On examining Weber Canyon, the two found it to be impassable for wagons. "We then examined the other pass to the south, through which a small company of California emigrants [the Donner-Reed party] had passed the year before. We could scarcely see the trail," Brown said, because grass and underbrush had overgrown the tracks.

Thomas Bullock, with the main camp, "felt some better; sat in [Redden's] cave all day with S.H. Goddard." Bullock was catching up on his journal-keeping. He also observed that antelopes were galloping near camp and the swallows were very busy attending the wants of their young, referring to the myriad nests in and outside the cave. "A little after dusk, Woodruff and Adams returned from visiting Brigham Young, saying he is some better, but Rockwood is still sick and delirious."

Eliza R. Snow, with the second Mormon emigration in the Platte River Valley, described their first experience with stampedes: "This morning a fearful circumstance occurred. Someone was shaking a buffalo robe at the back of a wagon and some of the cattle in the corral took fright and started to run.
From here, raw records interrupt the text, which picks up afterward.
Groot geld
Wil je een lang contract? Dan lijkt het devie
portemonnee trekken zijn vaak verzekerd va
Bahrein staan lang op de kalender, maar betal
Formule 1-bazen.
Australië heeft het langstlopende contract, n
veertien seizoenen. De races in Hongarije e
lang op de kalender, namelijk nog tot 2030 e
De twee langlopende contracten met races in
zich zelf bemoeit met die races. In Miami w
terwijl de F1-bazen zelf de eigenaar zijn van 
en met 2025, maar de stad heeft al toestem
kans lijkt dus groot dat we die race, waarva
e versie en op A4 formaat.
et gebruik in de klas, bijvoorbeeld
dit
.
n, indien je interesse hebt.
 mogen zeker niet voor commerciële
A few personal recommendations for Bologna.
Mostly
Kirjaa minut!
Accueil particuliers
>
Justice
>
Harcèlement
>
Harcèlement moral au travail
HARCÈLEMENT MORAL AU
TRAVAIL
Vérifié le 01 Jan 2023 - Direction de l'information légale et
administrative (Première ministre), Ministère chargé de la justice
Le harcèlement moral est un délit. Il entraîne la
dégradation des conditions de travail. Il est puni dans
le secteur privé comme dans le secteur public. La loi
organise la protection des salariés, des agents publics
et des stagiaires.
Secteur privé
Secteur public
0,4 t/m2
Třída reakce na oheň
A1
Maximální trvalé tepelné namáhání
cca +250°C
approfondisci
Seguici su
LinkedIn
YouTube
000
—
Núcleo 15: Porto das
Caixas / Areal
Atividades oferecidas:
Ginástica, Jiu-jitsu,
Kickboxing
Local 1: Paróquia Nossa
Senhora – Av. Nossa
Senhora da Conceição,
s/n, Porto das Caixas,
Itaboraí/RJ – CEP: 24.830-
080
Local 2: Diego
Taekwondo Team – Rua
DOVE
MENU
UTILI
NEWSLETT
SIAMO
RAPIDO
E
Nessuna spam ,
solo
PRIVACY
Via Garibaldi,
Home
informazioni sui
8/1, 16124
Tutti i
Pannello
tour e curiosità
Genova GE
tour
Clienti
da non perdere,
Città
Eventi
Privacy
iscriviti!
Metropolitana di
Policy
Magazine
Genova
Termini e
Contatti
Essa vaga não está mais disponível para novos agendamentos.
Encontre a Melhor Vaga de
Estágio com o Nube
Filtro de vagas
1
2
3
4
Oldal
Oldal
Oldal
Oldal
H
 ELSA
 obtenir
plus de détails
They frightened others. All commenced bellowing and in a huddle ran for the gateway of the enclosure. It was too narrow for the onrushing multitude; they piled one atop the other until the top animals were above the tops of the adjacent wagons, moving them from their stations.

While the emigrants at this early hour being so suddenly and unceremoniously aroused from morning sleep and not knowing the cause of the terrible uproar and confusion, were paralyzed with fear. At length those that could broke from the enclosure, bellowing subsided and quiet restored. In the incident two wagon wheels were crushed, Hazen Kimball's only cow was killed, and several oxen had their horns knocked off."